Preliminary Validation of an Optimally Weighted Patient-Based Utility Index by Application to Randomized Trials in Breast Cancer

Sep 1, 2009, 00:00 AM
10.1111/j.1524-4733.2009.00536.x
https://www.valueinhealthjournal.com/article/S1098-3015(10)60297-5/fulltext
Section Title :
Section Order : 20
First Page :

Objectives

To optimize, apply, and validate a scoring algorithm that provides a utility index from a cancer-specific quality of life questionnaire called the Utility-Based Questionnaire-Cancer (UBQ-C) using data sets from randomized trials in breast cancer. The index is designed to reflect the perspective of cancer patients in a specific clinical context so as to best inform clinical decisions.

Methods

We applied the UBQ-C scoring algorithm to trials of chemotherapy for advanced (n = 325) and early (n = 126) breast cancer. The algorithm converts UBQ-C subscales into a subset index, and combines it with a global health status item into an overall HRQL index, which is then converted to a utility index using a power transformation. The optimal subscale weights were determined by their correlations with the global scale in the relevant data set.
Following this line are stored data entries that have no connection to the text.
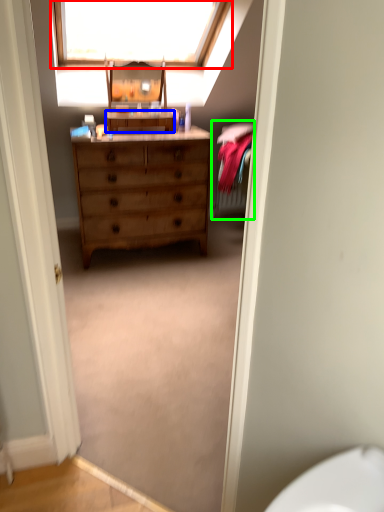 Question: Estimate the real-world distances between objects in this image. Which object is farther from window (highlighted by a red box), cabinetry (highlighted by a blue box) or bed (highlighted by a green box)?

Choices:
 (A) cabinetry
 (B) bed

Answer: (B) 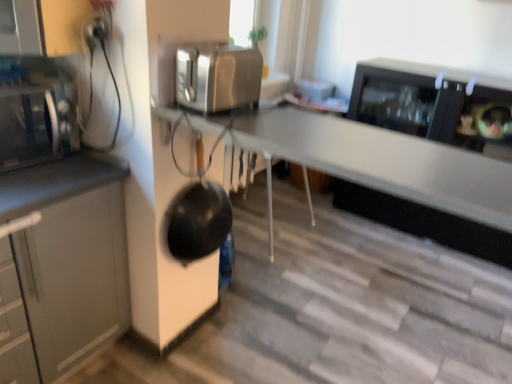 Find the location of `vacant area in front of satin silver toaster at upper center`. vacant area in front of satin silver toaster at upper center is located at coordinates (247, 130). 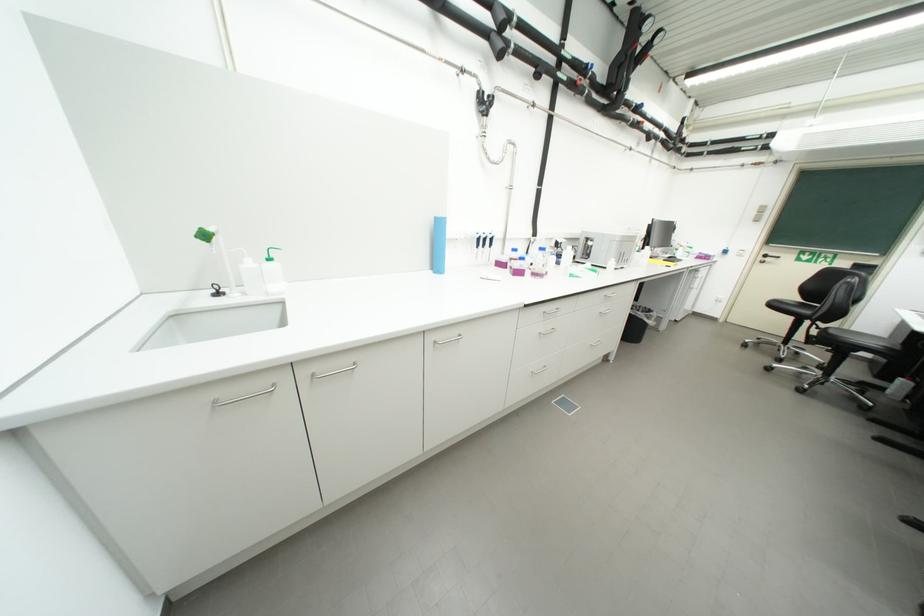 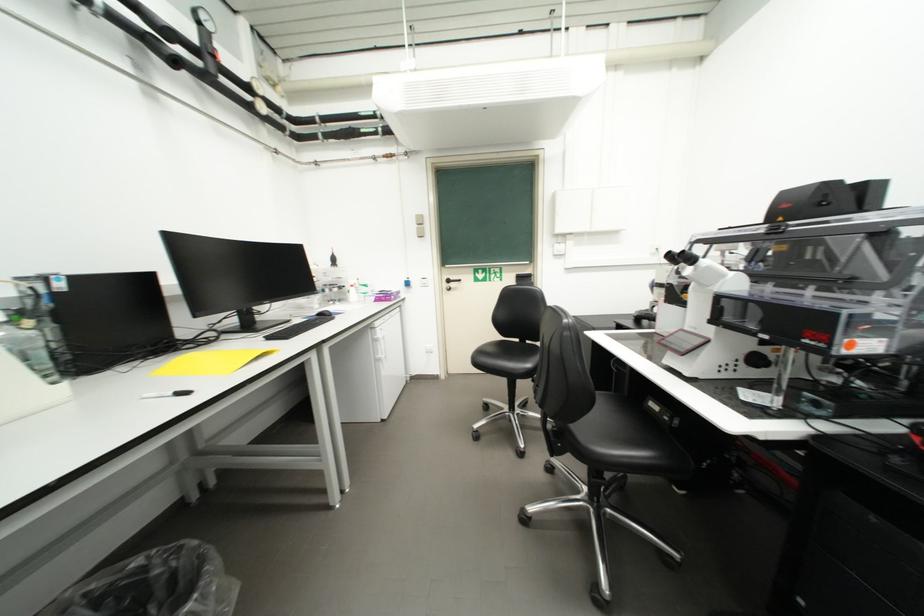 Locate, in the second image, the point that corresponds to point 773,257 in the first image.

(456, 283) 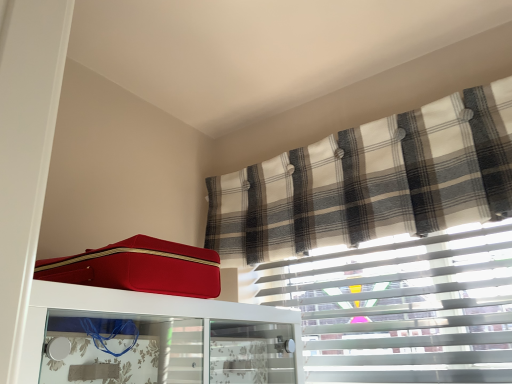 Question: Considering the relative positions of matte red suitcase at upper left and plaid fabric curtain at upper right in the image provided, is matte red suitcase at upper left to the right of plaid fabric curtain at upper right from the viewer's perspective?

Choices:
 (A) no
 (B) yes

Answer: (A)

Question: Is the position of matte red suitcase at upper left more distant than that of plaid fabric curtain at upper right?

Choices:
 (A) yes
 (B) no

Answer: (B)

Question: From a real-world perspective, is matte red suitcase at upper left physically below plaid fabric curtain at upper right?

Choices:
 (A) no
 (B) yes

Answer: (B)

Question: Is matte red suitcase at upper left turned away from plaid fabric curtain at upper right?

Choices:
 (A) no
 (B) yes

Answer: (A)

Question: From the image's perspective, does matte red suitcase at upper left appear higher than plaid fabric curtain at upper right?

Choices:
 (A) yes
 (B) no

Answer: (B)

Question: Is plaid fabric curtain at upper right situated inside matte red suitcase at upper left or outside?

Choices:
 (A) outside
 (B) inside

Answer: (A)

Question: Based on their positions, is plaid fabric curtain at upper right located to the left or right of matte red suitcase at upper left?

Choices:
 (A) left
 (B) right

Answer: (B)

Question: From a real-world perspective, is plaid fabric curtain at upper right positioned above or below matte red suitcase at upper left?

Choices:
 (A) below
 (B) above

Answer: (B)

Question: Looking at the image, does plaid fabric curtain at upper right seem bigger or smaller compared to matte red suitcase at upper left?

Choices:
 (A) small
 (B) big

Answer: (B)

Question: Is matte red suitcase at upper left to the left or to the right of matte red suitcase at upper left in the image?

Choices:
 (A) right
 (B) left

Answer: (B)

Question: From the image's perspective, is matte red suitcase at upper left positioned above or below matte red suitcase at upper left?

Choices:
 (A) below
 (B) above

Answer: (A)

Question: From a real-world perspective, is matte red suitcase at upper left positioned above or below matte red suitcase at upper left?

Choices:
 (A) above
 (B) below

Answer: (B)

Question: Is matte red suitcase at upper left spatially inside matte red suitcase at upper left, or outside of it?

Choices:
 (A) outside
 (B) inside

Answer: (A)

Question: From their relative heights in the image, would you say plaid fabric curtain at upper right is taller or shorter than matte red suitcase at upper left?

Choices:
 (A) tall
 (B) short

Answer: (A)

Question: In the image, is plaid fabric curtain at upper right positioned in front of or behind matte red suitcase at upper left?

Choices:
 (A) front
 (B) behind

Answer: (B) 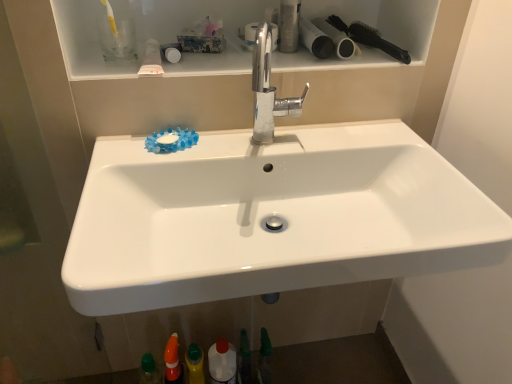 Question: In terms of width, does black plastic brush at upper right look wider or thinner when compared to matte white toilet paper at upper right, which is counted as the 2th toilet paper, starting from the right?

Choices:
 (A) wide
 (B) thin

Answer: (A)

Question: From a real-world perspective, is black plastic brush at upper right positioned above or below matte white toilet paper at upper right, the 1th toilet paper viewed from the left?

Choices:
 (A) above
 (B) below

Answer: (B)

Question: Which object is positioned farthest from the green matte toothpaste at lower center, positioned as the 2th toiletry in right-to-left order?

Choices:
 (A) green matte bottle at lower center, which ranks as the 3th toiletry in bottom-to-top order
 (B) matte white toilet paper at upper right, which is counted as the 2th toilet paper, starting from the right
 (C) white glossy bottle at lower center
 (D) yellow matte bottle at lower center, positioned as the second toiletry in left-to-right order
 (E) black matte toilet paper at upper right, the first toilet paper when ordered from right to left

Answer: (E)

Question: Based on their relative distances, which object is farther from the green matte bottle at lower center, which appears as the third toiletry when viewed from the top?

Choices:
 (A) orange plastic cone at lower center, the 1th toiletry positioned from the left
 (B) white glossy bottle at lower center
 (C) matte white toilet paper at upper right, the 1th toilet paper viewed from the left
 (D) yellow matte bottle at lower center, the fifth toiletry when ordered from top to bottom
 (E) green matte toothpaste at lower center, positioned as the 2th toiletry in right-to-left order

Answer: (C) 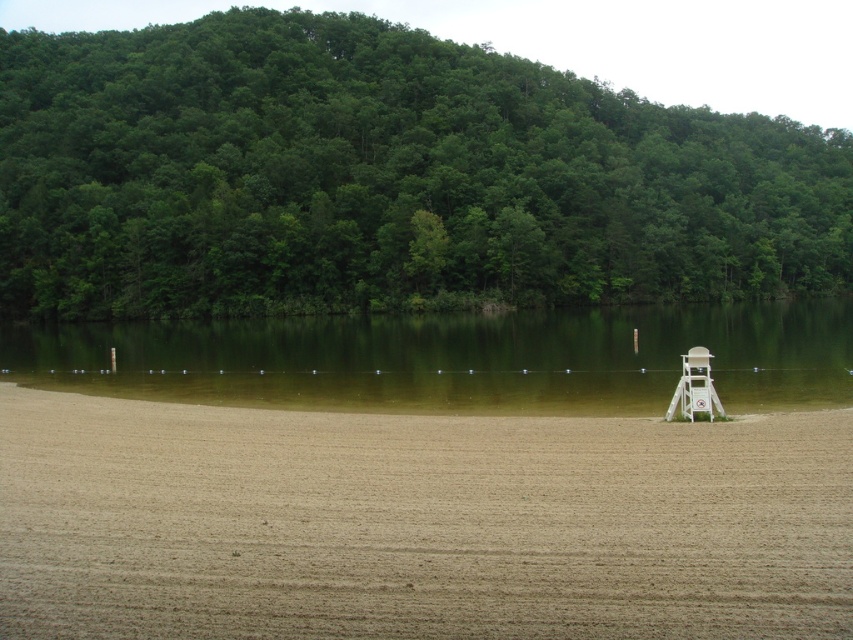 Question: Among these objects, which one is nearest to the camera?

Choices:
 (A) green smooth water at center
 (B) green leafy trees at upper center

Answer: (A)

Question: Which point is closer to the camera taking this photo?

Choices:
 (A) (86, 612)
 (B) (646, 332)
 (C) (163, 140)

Answer: (A)

Question: Does green leafy trees at upper center have a smaller size compared to green smooth water at center?

Choices:
 (A) yes
 (B) no

Answer: (B)

Question: Estimate the real-world distances between objects in this image. Which object is farther from the green smooth water at center?

Choices:
 (A) green leafy trees at upper center
 (B) brown sandy beach at center

Answer: (A)

Question: Can you confirm if green leafy trees at upper center is smaller than brown sandy beach at center?

Choices:
 (A) yes
 (B) no

Answer: (B)

Question: Can you confirm if green leafy trees at upper center is thinner than green smooth water at center?

Choices:
 (A) yes
 (B) no

Answer: (B) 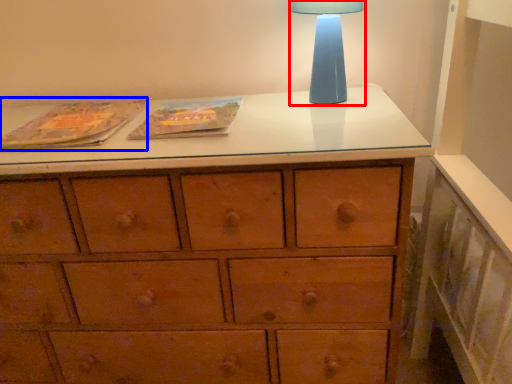 Question: Which of the following is the farthest to the observer, table lamp (highlighted by a red box) or paperback book (highlighted by a blue box)?

Choices:
 (A) table lamp
 (B) paperback book

Answer: (A) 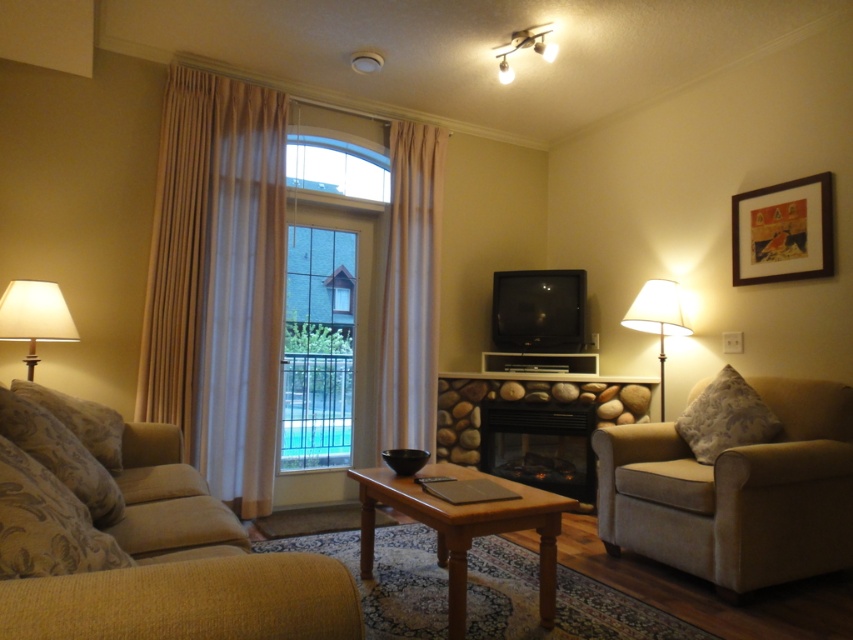 You are sitting on the beige fabric couch at left and want to place a book on the light brown wooden coffee table at center. Is the coffee table within easy reach from the couch?

The beige fabric couch at left is closer to the viewer than the light brown wooden coffee table at center, so the coffee table is farther away. Therefore, it may not be within easy reach from the couch.

You are sitting on the beige fabric couch at left and want to reach the light brown wooden coffee table at center. In which direction should you move to get to the coffee table?

The beige fabric couch at left is to the left of the light brown wooden coffee table at center, so you should move to the right to reach the coffee table. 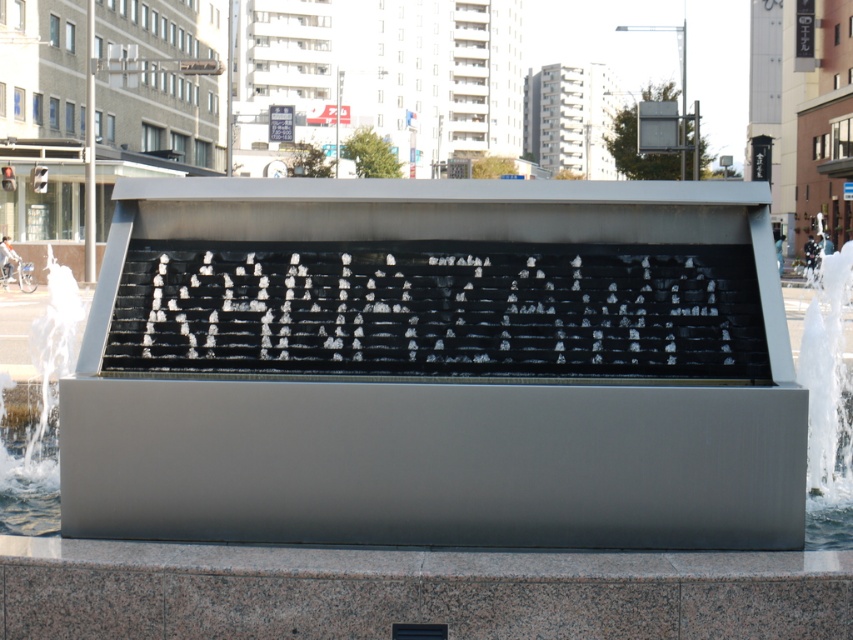 You are a city planner reviewing this urban design. The city has a new regulation requiring all water features to have a safety barrier around them. The barrier must be placed at least 2 meters away from the edge of the fountain. Given the current layout, can the barrier be placed around the satin silver fountain at center without encroaching on the clear water at fountain left?

The satin silver fountain at center is located below clear water at fountain left, meaning the water is above the fountain. Since the barrier needs to be placed around the fountain itself, the clear water at fountain left is part of the fountain structure. Therefore, the barrier can be placed 2 meters away from the fountain edge without affecting the water area.

From the picture: You are a city planner reviewing this urban design. The satin silver fountain at center and the clear water at fountain left are part of a new public space. Which object occupies a larger area in the image?

The clear water at fountain left occupies a larger area than the satin silver fountain at center, as stated in the description.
The validity of the utility index was tested against other patient characteristics.

Results

Optimal weights (range 0–1) for the subset index in advanced (early) breast cancer were: physical function 0.20 (0.09); social/usual activities 0.23 (0.25); self-care 0.04 (0.01); and distresses 0.53 (0.64). Weights for the overall HRQL index were health status 0.66 (0.63) and subset index 0.34 (0.37). The utility index discriminated between breast cancer that was advanced rather than early (means 0.88 vs. 0.94, P 0.0001).

Conclusions

The scoring algorithm for the UBQ-C utility index can be optimized in different clinical contexts to reflect the relative importance of different aspects of quality of life to the patients in a trial. It can be used to generate sensitive and responsive utility scores, and quality-adjusted life-years that can be used within a trial to compare the net benefit of treatments and inform clinical decision-making.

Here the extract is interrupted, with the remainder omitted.